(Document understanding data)
== Segment start ==

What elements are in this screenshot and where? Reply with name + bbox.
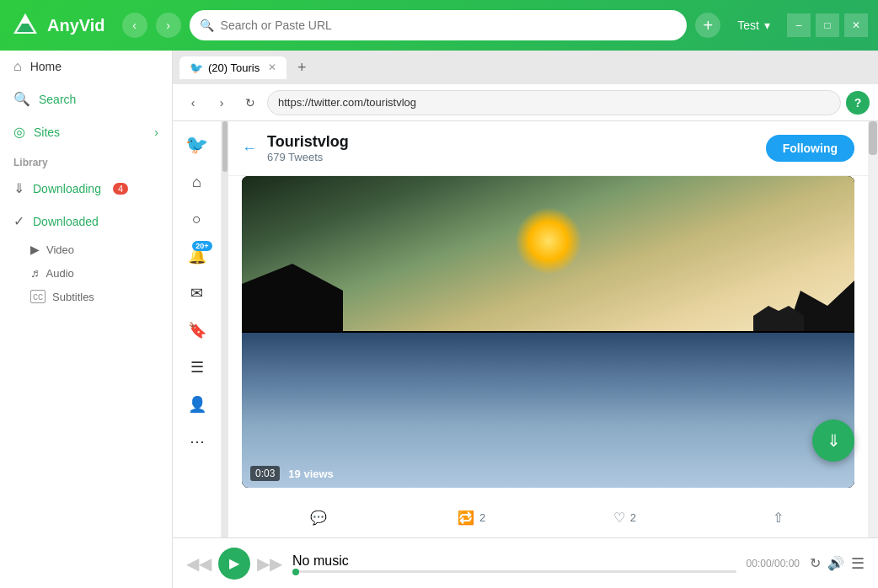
twitter-home-icon[interactable]: ⌂ (180, 165, 214, 199)
sidebar-subitem-audio-label: Audio (46, 267, 74, 280)
sidebar-item-downloading[interactable]: ⇓ Downloading 4 (0, 172, 172, 205)
tab-twitter-icon: 🐦 (190, 61, 203, 74)
video-bottom-half (242, 333, 854, 488)
sidebar-item-downloaded-label: Downloaded (33, 215, 99, 228)
maximize-button[interactable]: □ (816, 13, 839, 37)
twitter-bookmarks-icon[interactable]: 🔖 (180, 313, 214, 347)
close-button[interactable]: ✕ (844, 13, 868, 37)
twitter-notifications-icon[interactable]: 🔔 20+ (180, 239, 214, 273)
retweet-icon: 🔁 (458, 510, 474, 526)
video-views: 19 views (288, 468, 334, 480)
new-tab-button[interactable]: + (290, 56, 313, 79)
twitter-profile-icon[interactable]: 👤 (180, 388, 214, 421)
twitter-messages-icon[interactable]: ✉ (180, 276, 214, 310)
profile-info: Touristvlog 679 Tweets (267, 133, 766, 163)
prev-button[interactable]: ◀◀ (186, 553, 211, 574)
profile-tweets-count: 679 Tweets (267, 151, 766, 163)
sidebar-subitem-audio[interactable]: ♬ Audio (0, 261, 172, 285)
logo-area: AnyVid (10, 10, 105, 40)
sites-arrow-icon: › (154, 126, 158, 139)
url-input[interactable] (221, 19, 677, 32)
player-time: 00:00/00:00 (747, 558, 800, 569)
twitter-search-icon[interactable]: ○ (180, 202, 214, 236)
tab-close-button[interactable]: ✕ (268, 61, 276, 73)
twitter-more-icon[interactable]: ⋯ (180, 425, 214, 458)
minimize-button[interactable]: – (787, 13, 811, 37)
left-scrollbar-thumb[interactable] (222, 121, 228, 172)
browser-nav: ‹ › ↻ https://twitter.com/touristvlog ? (173, 84, 878, 121)
sidebar-item-home[interactable]: ⌂ Home (0, 51, 172, 83)
sidebar-item-downloading-label: Downloading (33, 182, 101, 195)
no-music-label: No music (292, 553, 736, 569)
browser-reload-button[interactable]: ↻ (238, 91, 262, 115)
app-name: AnyVid (47, 16, 105, 35)
like-count: 2 (630, 511, 636, 524)
sidebar-subitem-video-label: Video (46, 243, 74, 256)
mountain-left (242, 264, 343, 331)
tab-twitter-title: (20) Touris (208, 61, 260, 74)
app-logo-icon (10, 10, 40, 40)
library-label: Library (0, 148, 172, 172)
audio-icon: ♬ (30, 266, 40, 280)
twitter-main-content[interactable]: ← Touristvlog 679 Tweets Following (228, 121, 868, 537)
repeat-icon[interactable]: ↻ (810, 555, 821, 571)
window-controls: – □ ✕ (787, 13, 868, 37)
video-container[interactable]: 0:03 19 views (242, 176, 854, 488)
video-top-half (242, 176, 854, 331)
browser-url-bar[interactable]: https://twitter.com/touristvlog (267, 90, 841, 115)
add-tab-button[interactable]: + (695, 13, 720, 38)
like-action[interactable]: ♡ 2 (549, 503, 702, 532)
download-icon: ⇓ (827, 430, 841, 451)
player-right-controls: ↻ 🔊 ☰ (810, 554, 865, 573)
tweet-actions: 💬 🔁 2 ♡ 2 ⇧ (228, 498, 868, 537)
player-controls: ◀◀ ▶ ▶▶ (186, 548, 282, 580)
tab-twitter[interactable]: 🐦 (20) Touris ✕ (179, 56, 286, 79)
user-label: Test (737, 19, 759, 32)
twitter-logo-icon[interactable]: 🐦 (180, 128, 214, 162)
reply-action[interactable]: 💬 (242, 503, 395, 532)
follow-button[interactable]: Following (766, 135, 854, 162)
video-display (242, 176, 854, 488)
volume-icon[interactable]: 🔊 (827, 555, 844, 571)
notification-badge: 20+ (192, 241, 211, 251)
content-area: 🐦 ⌂ ○ 🔔 20+ ✉ 🔖 ☰ 👤 ⋯ (173, 121, 878, 537)
right-scrollbar[interactable] (868, 121, 878, 537)
like-icon: ♡ (613, 510, 625, 526)
retweet-count: 2 (479, 511, 485, 524)
profile-back-button[interactable]: ← (242, 140, 257, 158)
main-layout: ⌂ Home 🔍 Search ◎ Sites › Library ⇓ Down… (0, 51, 878, 588)
browser-area: 🐦 (20) Touris ✕ + ‹ › ↻ https://twitter.… (173, 51, 878, 588)
sidebar-item-downloaded[interactable]: ✓ Downloaded (0, 205, 172, 238)
bottom-player: ◀◀ ▶ ▶▶ No music 00:00/00:00 ↻ 🔊 ☰ (173, 537, 878, 588)
sidebar: ⌂ Home 🔍 Search ◎ Sites › Library ⇓ Down… (0, 51, 173, 588)
sidebar-subitem-video[interactable]: ▶ Video (0, 238, 172, 261)
share-action[interactable]: ⇧ (701, 503, 854, 532)
sites-icon: ◎ (13, 124, 25, 140)
user-menu[interactable]: Test ▾ (737, 19, 770, 32)
download-fab-button[interactable]: ⇓ (812, 420, 854, 462)
help-button[interactable]: ? (846, 91, 870, 115)
sidebar-subitem-subtitles[interactable]: cc Subtitles (0, 285, 172, 308)
twitter-lists-icon[interactable]: ☰ (180, 350, 214, 384)
profile-header: ← Touristvlog 679 Tweets Following (228, 121, 868, 176)
sidebar-item-search[interactable]: 🔍 Search (0, 83, 172, 115)
search-url-bar[interactable]: 🔍 (190, 10, 688, 40)
browser-forward-button[interactable]: › (210, 91, 233, 115)
tab-bar: 🐦 (20) Touris ✕ + (173, 51, 878, 84)
music-info-area: No music (292, 553, 736, 573)
sidebar-item-sites-label: Sites (34, 126, 60, 139)
browser-back-button[interactable]: ‹ (181, 91, 205, 115)
forward-button[interactable]: › (156, 13, 181, 38)
next-button[interactable]: ▶▶ (257, 553, 282, 574)
right-scrollbar-thumb[interactable] (869, 121, 877, 155)
sidebar-item-sites[interactable]: ◎ Sites › (0, 115, 172, 148)
left-scrollbar (222, 121, 228, 537)
retweet-action[interactable]: 🔁 2 (395, 503, 549, 532)
back-button[interactable]: ‹ (122, 13, 147, 38)
user-dropdown-icon: ▾ (764, 19, 770, 32)
progress-bar[interactable] (292, 570, 736, 573)
profile-name: Touristvlog (267, 133, 766, 151)
play-button[interactable]: ▶ (218, 548, 250, 580)
playlist-icon[interactable]: ☰ (851, 554, 865, 573)
downloaded-icon: ✓ (13, 213, 24, 229)
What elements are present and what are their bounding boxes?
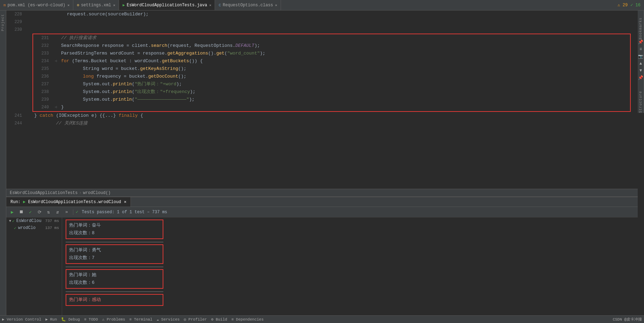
bookmark-list-icon[interactable]: ≡ xyxy=(639,47,642,52)
structure-strip[interactable]: Structure xyxy=(638,84,644,113)
bottom-build[interactable]: ⚙ Build xyxy=(211,317,227,322)
bottom-run[interactable]: ▶ Run xyxy=(45,317,57,322)
run-panel: Run: ▶ EsWordCloudApplicationTests.wrodC… xyxy=(6,196,638,315)
output-divider-3 xyxy=(66,292,163,292)
right-strips: Bookmarks 📌 ≡ 📷 ▲ ▼ 📌 Structure xyxy=(638,10,644,315)
bottom-profiler[interactable]: ◎ Profiler xyxy=(184,317,207,322)
bookmark-pin-icon[interactable]: 📌 xyxy=(638,40,643,45)
bottom-todo[interactable]: ≡ TODO xyxy=(84,317,98,322)
more-button[interactable]: » xyxy=(63,208,71,216)
gutter-232 xyxy=(52,42,59,50)
code-line-241: 241 } catch (IOException e) {{...} final… xyxy=(6,112,638,120)
line-content-228: request.source(sourceBuilder); xyxy=(32,10,638,18)
gutter-234: ◁ xyxy=(52,57,59,65)
code-line-229: 229 xyxy=(6,18,638,26)
code-line-231: 231 // 执行搜索请求 xyxy=(33,34,630,42)
test-item-class[interactable]: ▼ ✓ EsWordClou 737 ms xyxy=(6,217,62,224)
bookmark-down-icon[interactable]: ▼ xyxy=(639,68,642,73)
code-line-239: 239 System.out.println("————————————————… xyxy=(33,96,630,103)
breadcrumb-sep: › xyxy=(79,191,81,195)
tab-requestoptions[interactable]: C RequestOptions.class ✕ xyxy=(215,0,281,10)
output-line-3-2: 出现次数：6 xyxy=(69,279,160,287)
run-button[interactable]: ▶ xyxy=(8,208,16,216)
close-tab-requestoptions[interactable]: ✕ xyxy=(275,3,277,7)
output-line-4-1: 热门单词：感动 xyxy=(69,296,160,304)
bottom-right: CSDN @皮卡冲撞 xyxy=(613,317,642,322)
bottom-problems[interactable]: ⚠ Problems xyxy=(102,317,125,322)
breadcrumb-method: wrodCloud() xyxy=(83,191,111,195)
tab-settings[interactable]: ⚙ settings.xml ✕ xyxy=(73,0,119,10)
close-tab-settings[interactable]: ✕ xyxy=(113,3,115,7)
stop-button[interactable]: ⏹ xyxy=(17,208,25,216)
output-divider-2 xyxy=(66,267,163,267)
test-item-method[interactable]: ✓ wrodClo 137 ms xyxy=(6,224,62,231)
code-line-234: 234 ◁ for (Terms.Bucket bucket : wordCou… xyxy=(33,57,630,65)
line-content-244: // 关闭ES连接 xyxy=(32,120,638,127)
run-output[interactable]: 热门单词：奋斗 出现次数：8 热门单词：勇气 出现次数：7 热门单词：她 出现次… xyxy=(62,217,638,315)
gutter-239 xyxy=(52,96,59,103)
bookmark-camera-icon[interactable]: 📷 xyxy=(638,54,643,59)
separator xyxy=(73,209,73,215)
line-content-237: System.out.println("热门单词："+word); xyxy=(59,80,630,88)
line-num-229: 229 xyxy=(6,18,25,26)
sort-button[interactable]: ⇅ xyxy=(45,208,52,216)
tab-bar-right: ⚠ 29 ✓ 16 xyxy=(617,2,644,8)
expand-icon: ▼ xyxy=(9,219,11,223)
fold-234[interactable]: ◁ xyxy=(55,57,57,65)
bookmark-up-icon[interactable]: ▲ xyxy=(639,61,642,66)
tab-pom[interactable]: m pom.xml (es-word-cloud) ✕ xyxy=(0,0,73,10)
bottom-terminal[interactable]: ≡ Terminal xyxy=(129,317,153,322)
line-num-234: 234 xyxy=(33,57,52,65)
run-content: ▼ ✓ EsWordClou 737 ms ✓ wrodClo 137 ms 热… xyxy=(6,217,638,315)
main-area: Project 228 request.source(sourceBuilder… xyxy=(0,10,644,315)
bottom-services[interactable]: ☁ Services xyxy=(157,317,180,322)
line-content-240: } xyxy=(59,103,630,111)
code-line-228: 228 request.source(sourceBuilder); xyxy=(6,10,638,18)
bookmark-pin2-icon[interactable]: 📌 xyxy=(638,75,643,80)
line-num-232: 232 xyxy=(33,42,52,50)
test-class-label: EsWordClou xyxy=(16,218,42,223)
gutter-235 xyxy=(52,65,59,73)
output-block-3: 热门单词：她 出现次数：6 xyxy=(66,269,163,289)
close-run-tab[interactable]: ✕ xyxy=(124,199,126,204)
bottom-debug[interactable]: 🐛 Debug xyxy=(61,317,80,322)
settings-icon: ⚙ xyxy=(77,3,79,7)
output-block-2: 热门单词：勇气 出现次数：7 xyxy=(66,244,163,264)
line-content-236: long frequency = bucket.getDocCount(); xyxy=(59,73,630,80)
close-tab-pom[interactable]: ✕ xyxy=(67,3,69,7)
bottom-bar: ▶ Version Control ▶ Run 🐛 Debug ≡ TODO ⚠… xyxy=(0,315,644,323)
pom-icon: m xyxy=(3,3,6,7)
test-method-label: wrodClo xyxy=(18,225,36,230)
line-num-233: 233 xyxy=(33,50,52,57)
run-status-text: Tests passed: 1 of 1 test – 737 ms xyxy=(82,210,167,215)
test-method-time: 137 ms xyxy=(45,226,59,230)
output-line-1-2: 出现次数：8 xyxy=(69,229,160,237)
code-line-232: 232 SearchResponse response = client.sea… xyxy=(33,42,630,50)
check-button[interactable]: ✓ xyxy=(27,208,34,216)
run-test-icon: ▶ xyxy=(23,199,25,204)
code-view[interactable]: 228 request.source(sourceBuilder); 229 2… xyxy=(6,10,638,189)
bottom-csdn-label: CSDN @皮卡冲撞 xyxy=(613,317,642,322)
line-num-231: 231 xyxy=(33,34,52,42)
close-tab-tests[interactable]: ✕ xyxy=(209,3,211,7)
line-num-241: 241 xyxy=(6,112,25,120)
gutter-233 xyxy=(52,50,59,57)
rerun-button[interactable]: ⟳ xyxy=(36,208,43,216)
line-num-240: 240 xyxy=(33,103,52,111)
line-content-238: System.out.println("出现次数："+frequency); xyxy=(59,88,630,96)
bottom-dependencies[interactable]: ≡ Dependencies xyxy=(231,317,264,322)
run-tab-run[interactable]: Run: ▶ EsWordCloudApplicationTests.wrodC… xyxy=(6,197,131,207)
gutter-236 xyxy=(52,73,59,80)
line-content-239: System.out.println("——————————————————")… xyxy=(59,96,630,103)
sort2-button[interactable]: ⇵ xyxy=(54,208,61,216)
editor-area: 228 request.source(sourceBuilder); 229 2… xyxy=(6,10,638,315)
run-tabs: Run: ▶ EsWordCloudApplicationTests.wrodC… xyxy=(6,197,638,207)
code-line-237: 237 System.out.println("热门单词："+word); xyxy=(33,80,630,88)
fold-240[interactable]: ◁ xyxy=(55,103,57,111)
bookmarks-strip[interactable]: Bookmarks 📌 ≡ 📷 ▲ ▼ 📌 xyxy=(638,10,644,84)
tab-tests[interactable]: ▶ EsWordCloudApplicationTests.java ✕ xyxy=(119,0,215,10)
output-block-4: 热门单词：感动 xyxy=(66,294,163,306)
structure-label: Structure xyxy=(639,91,643,113)
bottom-version-control[interactable]: ▶ Version Control xyxy=(2,317,41,322)
project-strip[interactable]: Project xyxy=(0,10,6,315)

== Segment end ==

> **Task instructions**
Each line above with the word "player" must be returned.

> **Solution for this task**
player-time: 00:00/00:00 (747, 558, 800, 569)
player-right-controls: ↻ 🔊 ☰ (810, 554, 865, 573)
player-controls: ◀◀ ▶ ▶▶ (186, 548, 282, 580)
bottom-player: ◀◀ ▶ ▶▶ No music 00:00/00:00 ↻ 🔊 ☰ (173, 537, 878, 588)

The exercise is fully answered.